Ensuring Quality with an AI Safety System
Even with a powerful model, statistical anomalies can produce disturbing or nonsensical images. To protect the brand and its partners, Delivery Hero built a comprehensive AI safety system to filter out these failures before anyone saw them. This system included several components:
- Creature and People Detection: A customized vision model to flag images containing unexpected figures.
- Optical Character Recognition (OCR): An OCR model to detect and flag malformed or gibberish text.
- Composition Analysis: An object detection model to ensure the product was centered and properly framed according to guidelines.
- Color and Quality Analysis: A system to detect issues like over-blurriness or low contrast by calculating the image's Laplacian gradient.

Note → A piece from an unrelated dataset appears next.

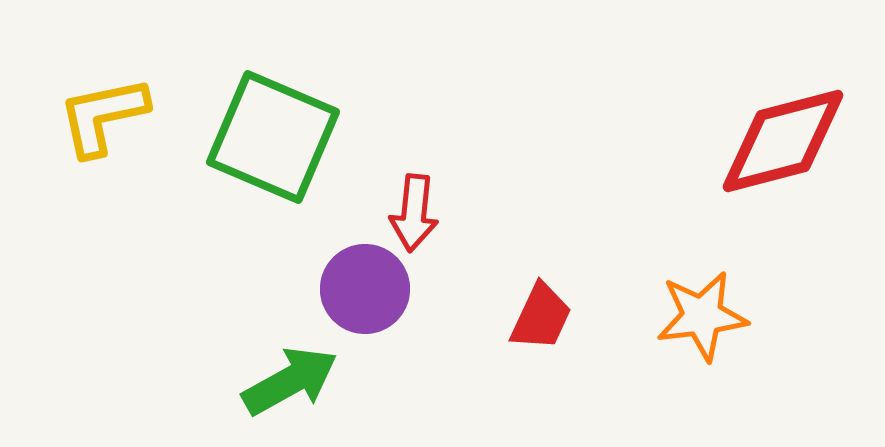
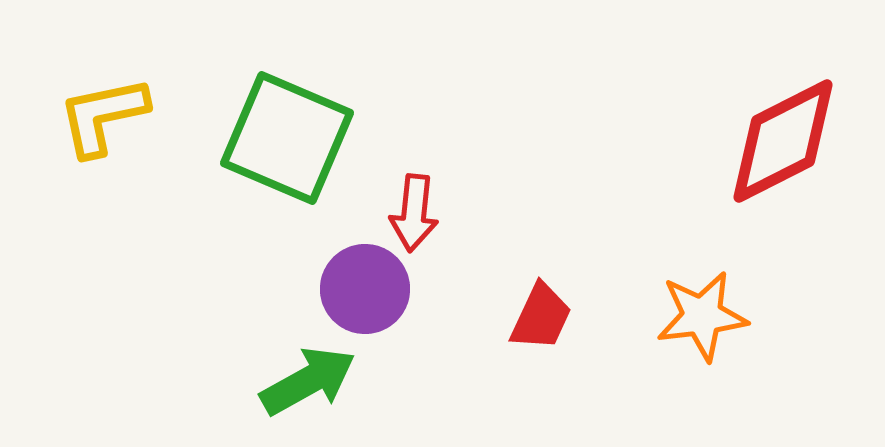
green square: moved 14 px right, 1 px down
red diamond: rotated 12 degrees counterclockwise
green arrow: moved 18 px right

Each image received a weighted score, and those falling below a certain threshold were automatically discarded.
The Tangible Business Impact
The project was a resounding success. Over 100,000 products on the platform are now represented by AI-generated images. Most importantly, the initial hypothesis was proven correct. A/B testing revealed a 6% to 8% increase in the conversion rate from menu to cart for products that had an AI-generated image added.
Key Lessons from the Trenches
Iaroslav concluded with three critical takeaways from this journey:
- Avoid cross-cloud architectures unless absolutely necessary, as integration can cause significant delays.
- Invest time in model optimization. For large-scale inference, every second saved translates into substantial financial savings.
- Automate quality measurement first. Before you start fine-tuning, establish a robust, automated way to measure the quality of your generative AI output. You can't optimize what you can't measure.